Thursday, April 2, 2009

What is a house worth?

I was thinking about how we will all be working for the rest of our lives to pay for the monthly bill of rent or mortgage just to have simple shelter. So then I wondered, what are we really paying for?
And using a house boat as a reference, you can get an idea of what that monthly bill is actually paying for.
If you bought a large 2br 2 ba. houseboat, and then bought an equally sized house. The differences are:
  1. The land is free on a boat, because nobody wants water, but the land on a house is expensive because of supply and demand.
  2. The boat depreciates with age while a house appreciates over time.
  3. The boat requires maintenance but no less than a house.
  4. The taxes are less on a boat(half that of a car).
  5. There is skilled labor involved in constructing a house or a boat, but boats loose that value while houses add that value.
So in the end you are paying for exclusive rights to a particular 3-dimensional space when living on land, and so you are paying mostly just to exist in a high demand area, because otherwise the houses material value, and skilled labor value, would depreciate in the same way that boats do.

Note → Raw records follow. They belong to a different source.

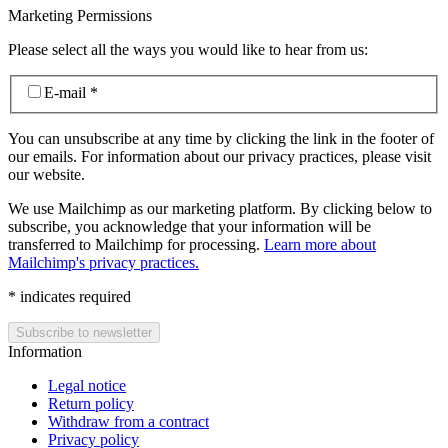
Marketing Permissions
Please select all the ways you would like to hear from us:
E-mail
*
You can unsubscribe at any time by clicking the link in the footer of
our emails. For information about our privacy practices, please visit
our website.
We use Mailchimp as our marketing platform. By clicking below to
subscribe, you acknowledge that your information will be
transferred to Mailchimp for processing.
Learn more about
Mailchimp's privacy practices.
*
indicates required
Information
Legal notice
Return policy
Withdraw from a contract
Privacy policy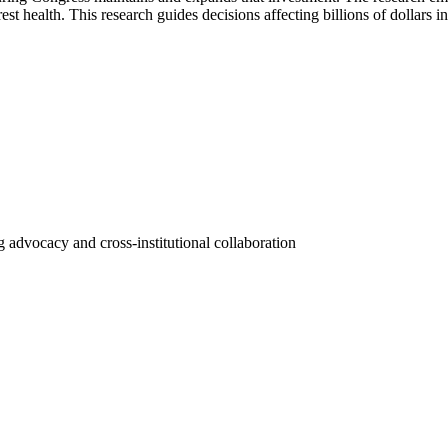
st health. This research guides decisions affecting billions of dollars i
 advocacy and cross-institutional collaboration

So if you're smart you should construct your own house using free or self bought materials, in an area where there is high supply and no demand for the land(water or mountains or cold). And also go to where you don't have to pay taxes and live under building codes(Alaska or water or in a landlocked/unvisited area). You can make a house better than code easier anyway. This way you won't get stuck paying that 800$ monthly bill for the rest of your life, like the rest of us, and instead spend that money on actual products and services instead of paying forever for the imaginary worth of 3-d space.

Why not work for yourself 8 hours a day building your own house, instead of working to pay the bank that actually owns your house.